一枚のハガキ 作品情報

いちまいのはがき

戦争末期に召集された100人の中年兵は、上官がくじを引いて決めた戦地にそれぞれ赴任することになっていた。クジ引きが行われた夜、松山啓太(豊川悦司)は仲間の兵士、森川定造(六平直政)から妻・友子(大竹しのぶ)より送られてきたという一枚のハガキを手渡される。「今日はお祭りですがあなたがいらっしゃらないので何の風情もありません。友子」検閲が厳しくハガキの返事が出せない定造は、フィリピンへの赴任が決まり、生きて帰って来られないことを覚悟し、宝塚へ赴任する啓太にもし生き残ったらハガキを持って定造の家を訪ね、そのハガキを読んだことを伝えてくれと依頼する。戦争が終わり100人いた兵士のうち6人が生き残った。その中の一人、啓太が故郷に帰ると、待っている者は誰もおらず、家の中は空っぽだった。啓太が戦死したという噂が流れ、恋人同士になってしまった妻と啓太の父親は、啓太が生きて帰ってくるとわかり二人で出奔したのだった。生きる気力を失い、毎日を無為に過していた啓太はある日、荷物の中に定造から託されたハガキを見つける。一方、夫を亡くした友子は悲しみに浸る間もなく、舅姑から自分たちは年老いて働けないのでこのまま一緒に暮らしてほしいと頼まれる。その上、村の習わしで長男が死んだら次男が後継ぎとなることが決められており、友子には次男の三平(大地泰仁)と結婚をしてほしいという。他に身寄りのない友子は、愛する夫との幸せな人生を奪った戦争を恨みながらも、定造の家族と生きていくことを承諾する。ささやかな儀式で夫婦となった友子と三平だったが、しばらくすると三平も戦争に招集され戦死。その後、舅と姑が立て続けに死に、ひとり残された友子は定造の家族が唯一残した古い家屋と共に朽ち果てようとしていた。そんなある日、ハガキを持った啓太が訪ねてくる。クジ運だけで自分が生き残ったことに罪悪感を感じる啓太と、家族も、女としての幸せな人生も、何もかも失ってしまった友子。

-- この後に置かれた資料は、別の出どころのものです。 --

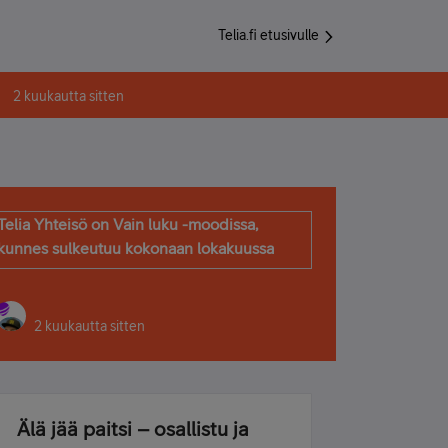
Telia.fi etusivulle
2 kuukautta sitten
Telia Yhteisö on Vain luku -moodissa,
kunnes sulkeutuu kokonaan lokakuussa
2 kuukautta sitten
Älä jää paitsi – osallistu ja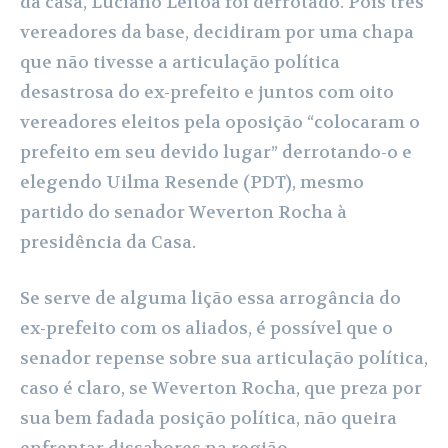
da casa, Luciano Leitoa foi derrotado. Pois três
vereadores da base, decidiram por uma chapa
que não tivesse a articulação política
desastrosa do ex-prefeito e juntos com oito
vereadores eleitos pela oposição “colocaram o
prefeito em seu devido lugar” derrotando-o e
elegendo Uilma Resende (PDT), mesmo
partido do senador Weverton Rocha à
presidência da Casa.
Se serve de alguma lição essa arrogância do
ex-prefeito com os aliados, é possível que o
senador repense sobre sua articulação política,
caso é claro, se Weverton Rocha, que preza por
sua bem fadada posição política, não queira
enfrentar dissabores na região.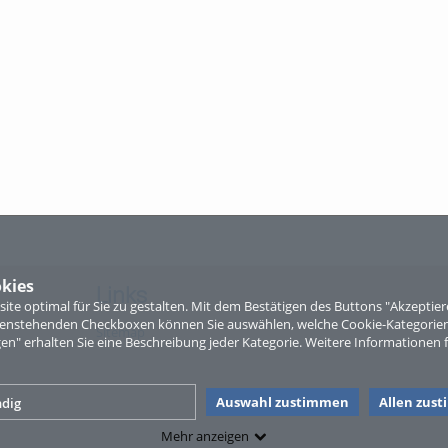
kies
Links
te optimal für Sie zu gestalten. Mit dem Bestätigen des Buttons "Akzepti
ntenstehenden Checkboxen können Sie auswählen, welche Cookie-Kategorien
Sitemap
gen" erhalten Sie eine Beschreibung jeder Kategorie. Weitere Informationen f
Auswahl zustimmen
Allen zus
dig
Mehr anzeigen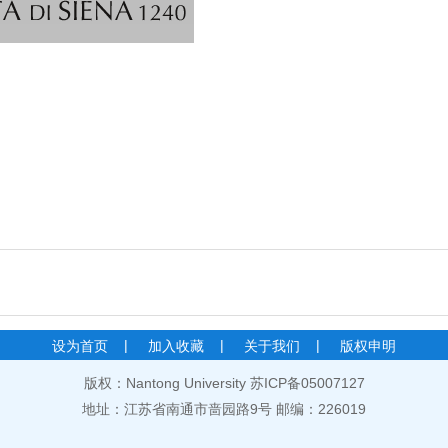
|
|
|
设为首页
加入收藏
关于我们
版权申明
版权：Nantong University 苏ICP备05007127
地址：江苏省南通市啬园路9号 邮编：226019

戦争に翻弄されたすべてを奪われた二人が選んだ再生への道とは……。

「一枚のハガキ」の解説

「石内尋常高等小学校 花は散れども」の新藤兼人監督が自らの体験を基に、戦争によって翻弄される庶民の悲哀を描く。出演は「必死剣鳥刺し」の豊川悦司、「ヌードの夜 愛は惜しみなく奪う」の大竹しのぶ、「ゼブラーマン ゼブラシティの逆襲」の六平直政、「大木家のたのしい旅行 新婚地獄篇」の柄本明、「あしたのジョー」の倍賞美津子。2011年8月6日より東京・テアトル新宿、広島・八丁座にて先行公開。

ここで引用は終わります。